WORKING DATA
------------

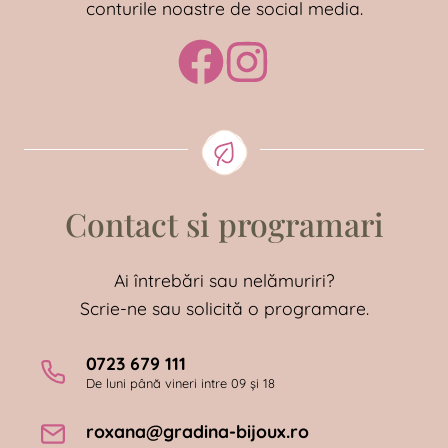
conturile noastre de social media.
Contact si programari
Ai întrebări sau nelămuriri?
Scrie-ne sau solicită o programare.
0723 679 111
De luni până vineri intre 09 și 18
roxana@gradina-bijoux.ro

------------

REQUIRED WORK
From the line that holds "Scrie-ne sau solicită o programare." down to the last line of the material, copy every line exactly and add nothing.

EXERCISE RESPONSE
Scrie-ne sau solicită o programare.
0723 679 111
De luni până vineri intre 09 și 18
roxana@gradina-bijoux.ro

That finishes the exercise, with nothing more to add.